Transfer of established reversed-phase methods across HPLC, UHPLC and UPLC chromatographic instrumentation requires careful consideration of the operating parameters and design of each instrument. For example, gradient formation can be influenced by binary or quaternary mixing, dwell volume, viscosity changes in the mobile phase, the gradient shape, residual volumes, and many other factors that can vary across different pumps. The mechanism for sample injection, as well as the detector, can influence linearity and quantitation. Extra column dispersion can impact the resolution and efficiency of a separation. To understand the effect these factors may have on methods transfer, both instrument characteristics and specific method conditions must be factored and evaluated when transferring HPLC and UHPLC methods.
In this presentation, studies will evaluate methods transfer, for a variety of samples and methods, including USP assays. The first set of studies will evaluate the same column and method across multiple instruments from different manufacturers. The impact of instrument attributes- including solvent delivery and temperature control - on the separation fidelity will be evaluated. The system dwell volume and extra column dispersion of each system will be characterized and its impact assessed on the separations, specifically on the relative retention and resolution of the analytes. The transferability of the method will be assessed through system suitability criteria (relative retention, % area, etc.).
An additional set of experiments will evaluate the impact of system attributes on method scaling, in which the L/dp ratio remains constant, and the stationary phase ranges from 5 μm to –sub-2-µm particles. The flow rate and gradient steps for these separations will be scaled accordingly. In both sets of examples, consideration will be made to conduct method transfer in accordance with regulatory guidelines for allowable adjustments to compendial methods.

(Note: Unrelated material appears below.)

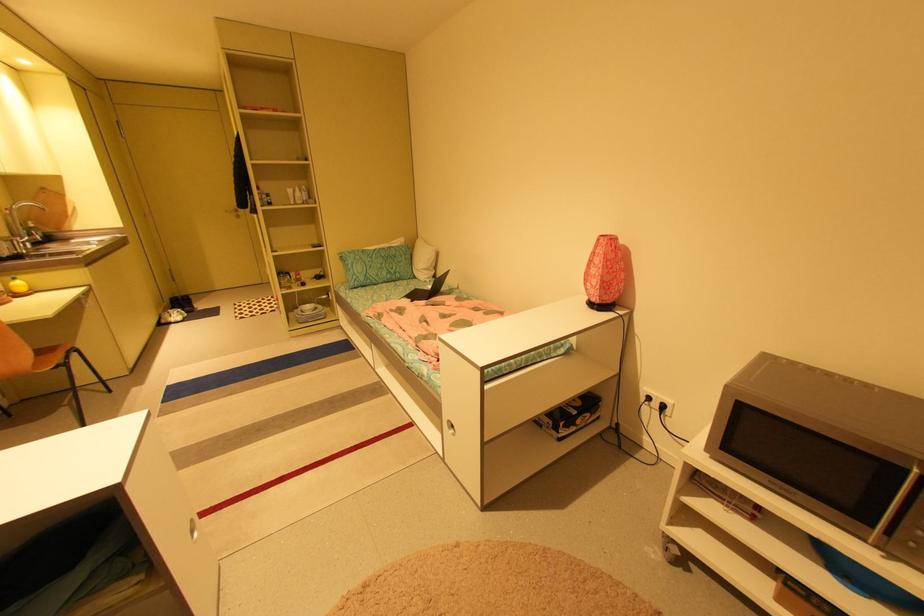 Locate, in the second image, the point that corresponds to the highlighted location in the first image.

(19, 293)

Transfer of methods across different systems illustrates the impact characteristics such as dwell volume or gradient formation can have on a chromatographic separation. For isocratic separations with low k' - where extra column effects are a major contributor to band broadening, higher values can significantly impact resolution, sensitivity and efficiency (Figure 1). In this case, keeping the l/dp constant and matching a column's dimensions with the systems dispersion enable the efficiency of the column to be achieved. At the other extreme, when using larger ID columns and larger injections, specifically those samples in organic diluents, strong solvent effects can be observed resulting in poor peak shape for those early eluting peaks.
The studies will culminate in guidelines for successful methods transfer of HPLC methods as well as considerations for scaling or of methods from 5 to sub-2um columns. The impact of the instrument characteristics on a separation will be described and illustrate how an understanding of the LC system aids in methods transfer and method migration or translation.